她只能握着顾珒的手,直视他茫然的眼睛,道:“有些事,发生了,有些错,也已经铸成了。”
“我们只能向前看,而不是耽于这些过错之中,一味地责备自己,若是”她稍稍停顿一瞬,“永安王一家泉下有知,恐怕也不会希望看到你变成现在这幅样子。”
殿中静默良久。
不知道过了多久,顾珒才哑着声音说道:“那我应该怎么做?”
秦嘉问他:“您原本打算怎么做?”
原本?
顾珒眨了眨茫然的眼睛,须臾之后才哑声道:“还永安王府一个真相和公道。”
这是他最初的期盼。
那些英魂不该被污名遮盖。
“那就按您想做的,去做。”秦嘉握着他的手,想起当日萧知同她说得那些话,她深深吸了一口气,看着他,郑重道:“这件事或许并不容易,但我会陪着您。”

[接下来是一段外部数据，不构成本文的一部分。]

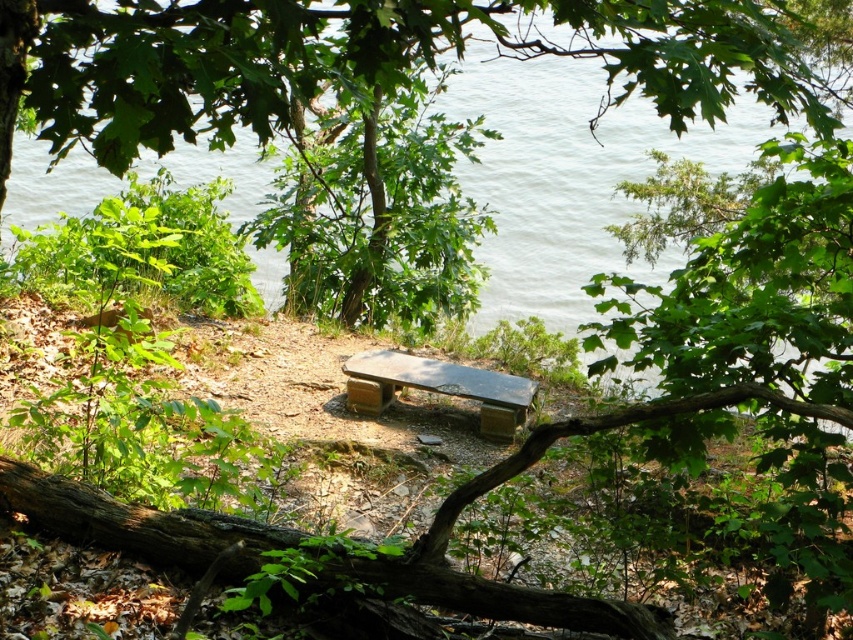 Question: Does green leafy tree at center have a lesser width compared to smooth wooden bench at center?

Choices:
 (A) no
 (B) yes

Answer: (A)

Question: Is green leafy tree at center positioned in front of smooth wooden bench at center?

Choices:
 (A) yes
 (B) no

Answer: (A)

Question: Which object is closer to the camera taking this photo?

Choices:
 (A) smooth wooden bench at center
 (B) green leafy tree at center

Answer: (B)

Question: Is green leafy tree at center smaller than smooth wooden bench at center?

Choices:
 (A) no
 (B) yes

Answer: (A)

Question: Which of the following is the farthest from the observer?

Choices:
 (A) (33, 74)
 (B) (399, 381)

Answer: (B) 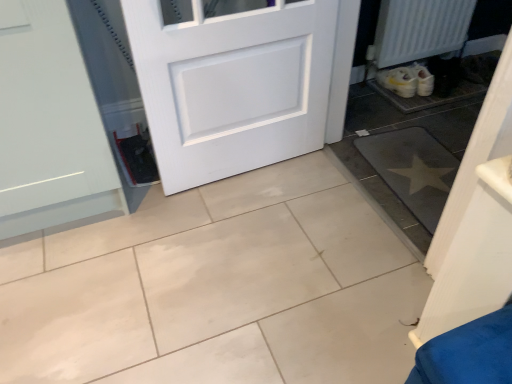 Identify the location of free space below white matte door at center (from a real-world perspective). (239, 170). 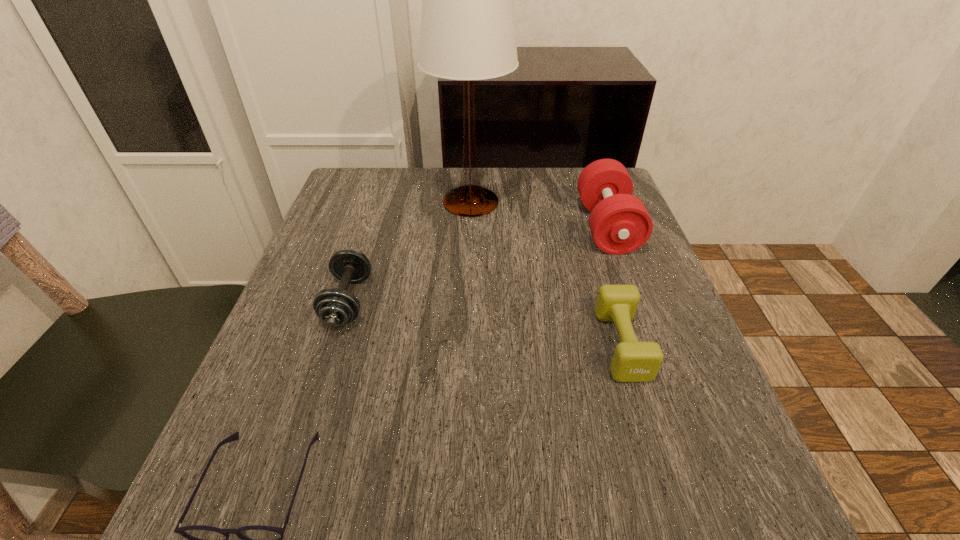 The width and height of the screenshot is (960, 540). I want to click on table lamp, so click(x=467, y=33).

The width and height of the screenshot is (960, 540). I want to click on the third object from left to right, so click(x=467, y=33).

This screenshot has width=960, height=540. Find the location of `the fourth shortest object`. the fourth shortest object is located at coordinates (619, 222).

You are a GUI agent. You are given a task and a screenshot of the screen. Output one action in this format:
    pyautogui.click(x=<x>, y=<y>)
    Task: Click on the farthest dumbbell
    
    Given the screenshot: What is the action you would take?
    tap(619, 222)

Identify the location of the leftmost dumbbell. (335, 307).

Locate an element on the screen. vacant space located above the cylindrical shade of the third object from right to left is located at coordinates (468, 277).

This screenshot has width=960, height=540. Find the location of `free space located on the front of the farthest dumbbell`. free space located on the front of the farthest dumbbell is located at coordinates (628, 283).

Where is `vacant space located on the back of the leftmost dumbbell`? vacant space located on the back of the leftmost dumbbell is located at coordinates [x=384, y=186].

The image size is (960, 540). Find the location of `table lamp present at the far edge`. table lamp present at the far edge is located at coordinates (467, 33).

Find the location of a particular element. dumbbell that is at the far edge is located at coordinates (619, 222). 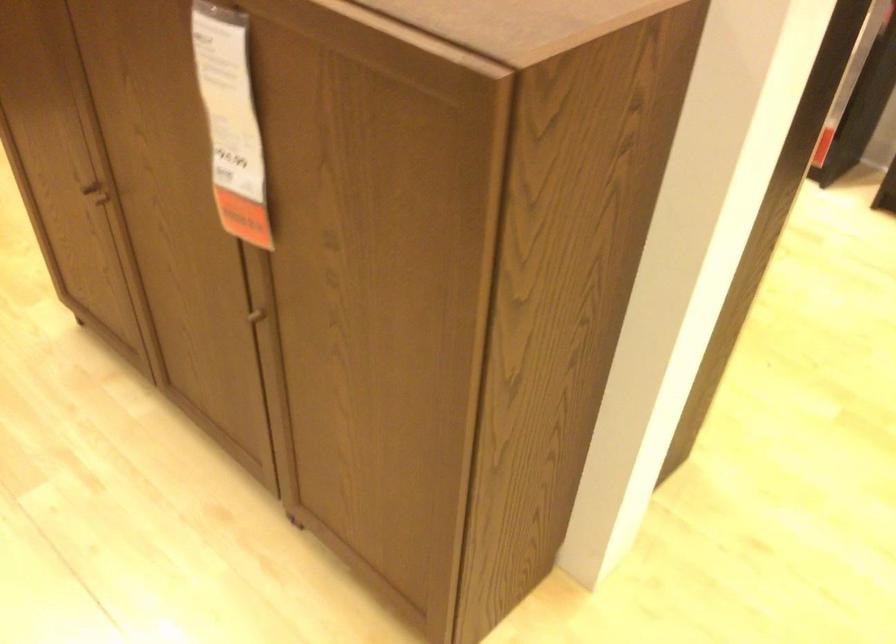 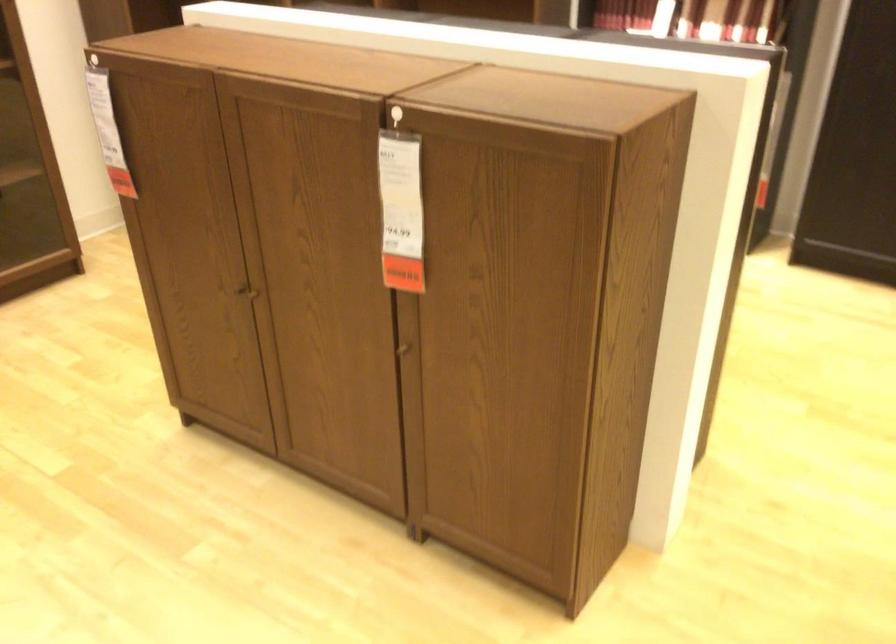 In a continuous first-person perspective shot, in which direction is the camera moving?

The cameraman walked toward left, backward. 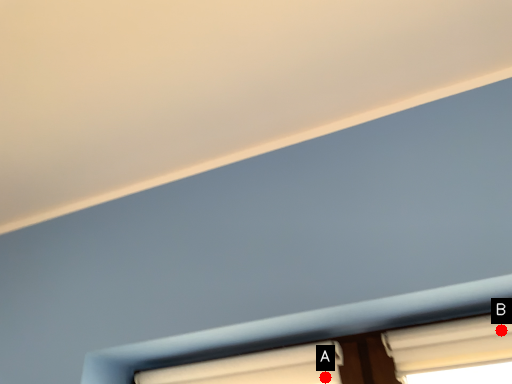 Question: Two points are circled on the image, labeled by A and B beside each circle. Which point is further to the camera?

Choices:
 (A) A is further
 (B) B is further

Answer: (A) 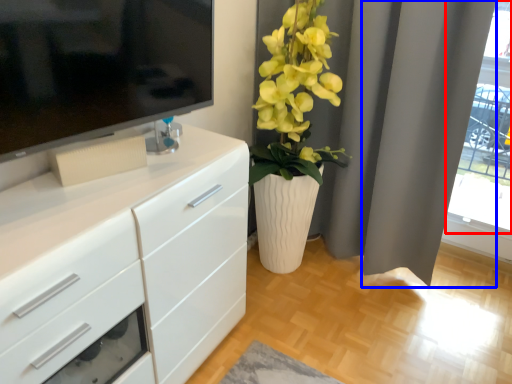 Question: Which object appears farthest to the camera in this image, glass door (highlighted by a red box) or curtain (highlighted by a blue box)?

Choices:
 (A) glass door
 (B) curtain

Answer: (A) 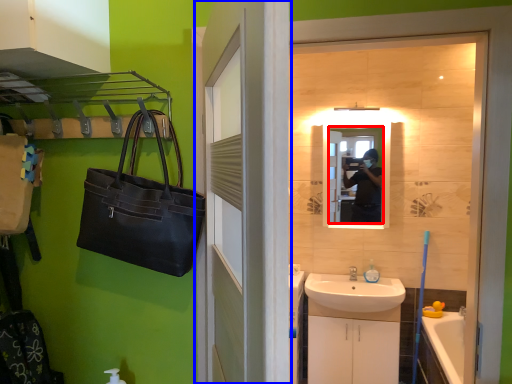 Question: Which object is further to the camera taking this photo, mirror (highlighted by a red box) or door (highlighted by a blue box)?

Choices:
 (A) mirror
 (B) door

Answer: (A) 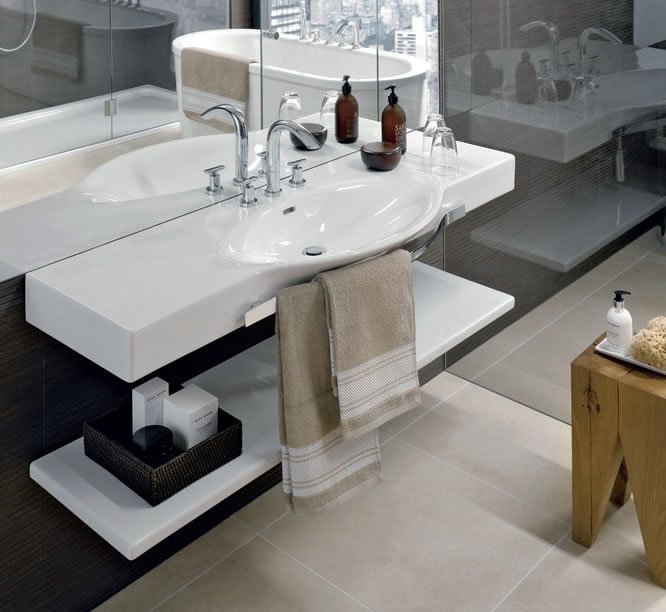 I want to click on beige floor, so click(x=437, y=554). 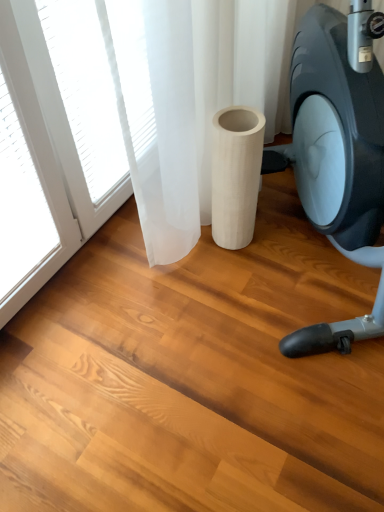 You are a GUI agent. You are given a task and a screenshot of the screen. Output one action in this format:
    pyautogui.click(x=<x>, y=<y>)
    Task: Click on the vacant space to the left of matte black stationary bicycle at right
    Image resolution: width=384 pixels, height=512 pixels.
    Given the screenshot: What is the action you would take?
    pyautogui.click(x=131, y=325)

她没有听从姑姑的话,去跟太子说,如何成为一个真正的帝王。
这世上有太多的事,都没有定义。
并不是骁勇善战、独断坚决便是帝王,一个心怀天下,有仁义之心的人,一样也能成为一个受万人爱戴的君王。
她会喜欢上他。
不正是因为他的善良和仁慈吗?
顾珒仿佛还没有回过神,他呆呆看着秦嘉,不知道过了多久,苍白的脸上终于绽开一抹晴日。
***
顾珒想要还永安王府一个公道,其实并不容易。
这件事涉及了他的父皇,他的母后,甚至还包括他的外祖一家倘若真想重新开审,那便是把他们的过错摆大众面前,没有一个王侯贵族会希望旁人来点评自己的过错。
更何况——
还是宫里的那几位
而就在顾珒为这件事奔波的时候,边防又传来消息了。
当初大家以为夏国式微,纵然下了战书,也没有多少人放在眼里,就如端佑帝所言“区区一个小国,兵马都没有多少,难不成朕还会怕他们不成?”
可与他们料想的不同。
夏国来势凶猛,十几日的功夫便让大燕连失了几座城池,甚至还在以不可阻挡的架势往京城的方向过来,一时间,人心惶惶,不仅是坊间百姓人人自危。
就连朝中官员亦是如此。
他们安稳的日子过得实在太久了,这些年,边防有西南王和陆重渊坐镇,偶尔几次战役也都是以大捷收尾,如今西北虽然没了陆重渊,但番邦也没有来犯。
久而久之。
太平日子过久了,大家也就越来越懒散了。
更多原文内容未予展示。